If Lilia doesn’t make it, Brookfield can’t go the way of 7000 Hawaii Kai and convert to condos. This is because the owner of the property is Queen Emma Land Co., the real estate arm of The Queen’s Health System, founded by Queen Emma and King Kamehameha IV. Brookfield leases the land from Queen Emma, ​​and under her lease Brookfield cannot convert the apartments to condos, Hui said.

But, Hui added, “Even without a land lease, we’re here to build rentals.”

And that includes those that are affordable. Located in a cluster of low-rise buildings across from the Lilia Tower, the 53 units, known as the Kanekapolei Collection, have all been rented out, Hui said.

Costing around $1,400 a month for one bedroom or $1,850 for a two-bedroom, they are intended for households earning no more than 80% of the median income of the areawhich for one person is no more than $67,680 and $77,360 for two.

When the Ala Moana apartment project is completed, Brookfield, which manages $690 billion in assets worldwidewill have 1,035 apartments for rent in Honolulu, including 211 for households earning less than the median.

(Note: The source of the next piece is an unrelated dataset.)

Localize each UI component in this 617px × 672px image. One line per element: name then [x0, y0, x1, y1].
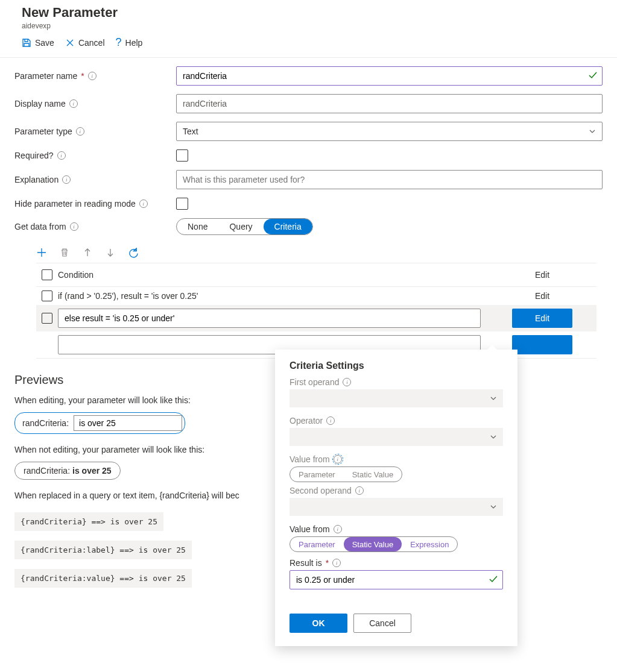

Hui, a veteran developer whose previous projects include Pacifica and Symphony at Ala Moana, said the company is committed to providing low-cost rentals. Lilia’s affordable rentals will stay that way for 30 years, he said, while units in the Ala Moana Tower will rent below market rate for 45 years.

Still, while there is clearly a need for cheaper rentals, the question for Brookfield is whether there are hundreds of people who want expensive rentals in Waikiki and Kakaako.

“The answer,” Hui said, “obviously is that we hope so.”

Struggling to get by» is part of our series on «Hawaii’s Changing Economywhich is supported by a grant from the Hawaii Community Foundation as part of its CHANGE Framework project.